Вопрос о расколе, как и все остальные вопросы русской жизни, ведет свое начало с шестидесятых годов. Конечно, он существовал и ранее, да только не в таком виде. До шестидесятых годов общество знало о расколе только по романам Зотова и Масальского, а для правительства раскол служил наковальней, на которой оттачивались и испытывались меры нетерпимости и преследования. Теперь наступила пора, когда на раскол взглянули как на общественное явление и сделали первые попытки для его объяснения и идейного освещения. При тогдашнем преимущественно политическом настроении и объяснение расколу давалось тоже политическое. В нем видели как бы религиозное казачество. Шестидесятые годы выработали и в правительстве более терпимости по отношению к раскольникам (правда, не всех сект), но это случилось несколько позже. В то же время, о котором я говорю, и для правительства, и для политически настроенной части русского общества раскол служил ареной для демонстраций, которых уж никак нельзя было назвать мирными. К этому же времени созрело и польское восстание, вожаки которого и в России и за границей думали встретить существенную поддержку как в политически настроенной части русского общества, так и в раскольниках, по мнению многих представлявших солидную силу, если суметь привести ее в движение. Предполагая верным политическое происхождение раскола, следовало допустить и верность этого расчета. Раскольников всех сект считали тогда миллионов десять. Конечно, это была громадная сила, и расчет на нее оказался бы верным, если бы в расколе было действительно то, что в нем хотели видеть. Хотя при тогдашнем политическом возбуждении и это толкование, и этот расчет были логической неизбежностью (теперь происхождение раскола объясняют уже церковным неустройством), но действительность не оправдала ожиданий и дала другие результаты.
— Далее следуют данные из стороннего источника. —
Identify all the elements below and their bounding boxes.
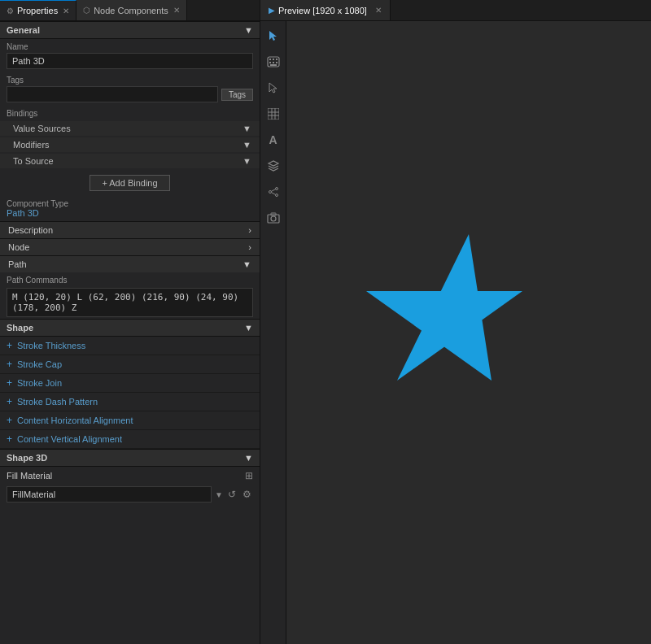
tags-field-row: Tags Tags — [0, 72, 260, 106]
general-chevron: ▼ — [244, 25, 253, 35]
shape-item-stroke-cap: + Stroke Cap — [0, 355, 260, 374]
grid-tool-button[interactable] — [264, 104, 283, 124]
plus-stroke-cap[interactable]: + — [7, 359, 12, 370]
text-tool-button[interactable]: A — [264, 130, 283, 150]
modifiers-header[interactable]: Modifiers ▼ — [0, 137, 260, 152]
svg-rect-1 — [269, 59, 271, 60]
tags-button[interactable]: Tags — [221, 89, 253, 101]
content-horizontal-label: Content Horizontal Alignment — [17, 416, 133, 425]
keyboard-tool-button[interactable] — [264, 52, 283, 72]
description-chevron: › — [248, 225, 251, 235]
canvas-area — [286, 21, 651, 644]
path-section-header[interactable]: Path ▼ — [0, 255, 260, 272]
add-binding-row: + Add Binding — [0, 170, 260, 196]
star-svg — [347, 218, 591, 446]
svg-rect-2 — [273, 59, 274, 60]
shape-chevron: ▼ — [244, 323, 253, 333]
fill-material-icon[interactable]: ⊞ — [245, 470, 253, 481]
properties-icon: ⚙ — [7, 7, 14, 15]
preview-tab-close[interactable]: ✕ — [375, 6, 382, 15]
tab-node-components-close[interactable]: ✕ — [173, 6, 180, 15]
tags-input[interactable] — [7, 86, 218, 102]
camera-tool-button[interactable] — [264, 208, 283, 228]
preview-toolbar: A — [260, 21, 286, 644]
text-icon: A — [269, 133, 277, 146]
svg-rect-7 — [270, 64, 277, 66]
preview-tab-label: Preview [1920 x 1080] — [278, 6, 367, 15]
preview-tab-bar: ▶ Preview [1920 x 1080] ✕ — [260, 0, 651, 21]
svg-line-17 — [271, 193, 275, 195]
general-section-header[interactable]: General ▼ — [0, 21, 260, 39]
preview-play-icon: ▶ — [269, 6, 275, 15]
plus-content-horizontal[interactable]: + — [7, 415, 12, 426]
path-commands-label: Path Commands — [0, 272, 260, 286]
fill-material-row: Fill Material ⊞ — [0, 467, 260, 485]
fill-select-row: FillMaterial ▼ ↺ ⚙ — [0, 485, 260, 507]
shape-item-content-vertical: + Content Vertical Alignment — [0, 430, 260, 449]
svg-point-14 — [275, 188, 277, 190]
node-section-header[interactable]: Node › — [0, 238, 260, 255]
tags-row: Tags — [7, 86, 253, 102]
tab-bar: ⚙ Properties ✕ ⬡ Node Components ✕ — [0, 0, 260, 21]
node-label: Node — [8, 242, 29, 252]
shape-section-header[interactable]: Shape ▼ — [0, 319, 260, 337]
shape-item-stroke-dash: + Stroke Dash Pattern — [0, 393, 260, 411]
layers-tool-button[interactable] — [264, 156, 283, 176]
svg-rect-5 — [273, 62, 274, 63]
tab-node-components-label: Node Components — [94, 6, 168, 15]
path-chevron: ▼ — [242, 259, 251, 269]
svg-point-19 — [271, 216, 276, 221]
svg-point-13 — [269, 191, 271, 194]
share-tool-button[interactable] — [264, 182, 283, 202]
node-chevron: › — [248, 242, 251, 252]
stroke-thickness-label: Stroke Thickness — [17, 341, 85, 350]
value-sources-header[interactable]: Value Sources ▼ — [0, 121, 260, 136]
name-label: Name — [7, 42, 253, 51]
add-binding-button[interactable]: + Add Binding — [90, 175, 169, 191]
fill-select-arrow: ▼ — [215, 490, 223, 499]
preview-panel: ▶ Preview [1920 x 1080] ✕ — [260, 0, 651, 644]
to-source-section: To Source ▼ — [0, 154, 260, 168]
tab-node-components[interactable]: ⬡ Node Components ✕ — [76, 0, 187, 20]
fill-reset-button[interactable]: ↺ — [226, 487, 238, 502]
to-source-chevron: ▼ — [242, 156, 251, 166]
fill-settings-button[interactable]: ⚙ — [241, 487, 253, 502]
tags-label: Tags — [7, 76, 253, 85]
panel-scroll: General ▼ Name Tags Tags Bindings Value … — [0, 21, 260, 644]
fill-material-select[interactable]: FillMaterial — [7, 486, 212, 503]
to-source-header[interactable]: To Source ▼ — [0, 154, 260, 168]
path-commands-section: Path Commands M (120, 20) L (62, 200) (2… — [0, 272, 260, 317]
star-preview — [347, 218, 591, 448]
properties-panel: ⚙ Properties ✕ ⬡ Node Components ✕ Gener… — [0, 0, 260, 644]
arrow-tool-button[interactable] — [264, 78, 283, 98]
shape3d-label: Shape 3D — [7, 453, 47, 463]
preview-tab[interactable]: ▶ Preview [1920 x 1080] ✕ — [260, 0, 391, 20]
path-commands-value[interactable]: M (120, 20) L (62, 200) (216, 90) (24, 9… — [7, 288, 253, 317]
svg-rect-6 — [276, 62, 277, 63]
plus-stroke-dash[interactable]: + — [7, 396, 12, 407]
value-sources-chevron: ▼ — [242, 124, 251, 133]
star-polygon — [366, 234, 522, 381]
plus-content-vertical[interactable]: + — [7, 433, 12, 445]
cursor-tool-button[interactable] — [264, 26, 283, 46]
shape-item-stroke-join: + Stroke Join — [0, 374, 260, 393]
shape3d-section-header[interactable]: Shape 3D ▼ — [0, 449, 260, 467]
value-sources-section: Value Sources ▼ — [0, 121, 260, 136]
shape-label: Shape — [7, 323, 33, 333]
tab-properties[interactable]: ⚙ Properties ✕ — [0, 0, 76, 20]
shape-item-stroke-thickness: + Stroke Thickness — [0, 337, 260, 355]
name-input[interactable] — [7, 53, 253, 69]
svg-rect-3 — [276, 59, 277, 60]
tab-properties-close[interactable]: ✕ — [63, 7, 69, 15]
modifiers-label: Modifiers — [13, 140, 50, 150]
plus-stroke-thickness[interactable]: + — [7, 340, 12, 351]
bindings-label: Bindings — [0, 106, 260, 120]
stroke-cap-label: Stroke Cap — [17, 359, 62, 369]
shape-items-list: + Stroke Thickness + Stroke Cap + Stroke… — [0, 337, 260, 449]
svg-rect-4 — [269, 62, 271, 63]
description-section-header[interactable]: Description › — [0, 221, 260, 238]
stroke-join-label: Stroke Join — [17, 378, 62, 388]
name-field-row: Name — [0, 39, 260, 72]
plus-stroke-join[interactable]: + — [7, 377, 12, 389]
node-components-icon: ⬡ — [83, 6, 90, 15]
Кельсиев изданием "Сведений о раскольниках" приобрел такую известность, что стал маленьким центриком и, во всяком случае, представлялся известной силой, которую нельзя было оставить без внимания. И вот в начале 1862 года эта самая "сила" оставляет Лондон и с турецким паспортом является сначала в Москве, а потом и в Петербурге, чтобы завести и устроить прочные связи с раскольниками. Для подобного предприятия требовалась большая смелость.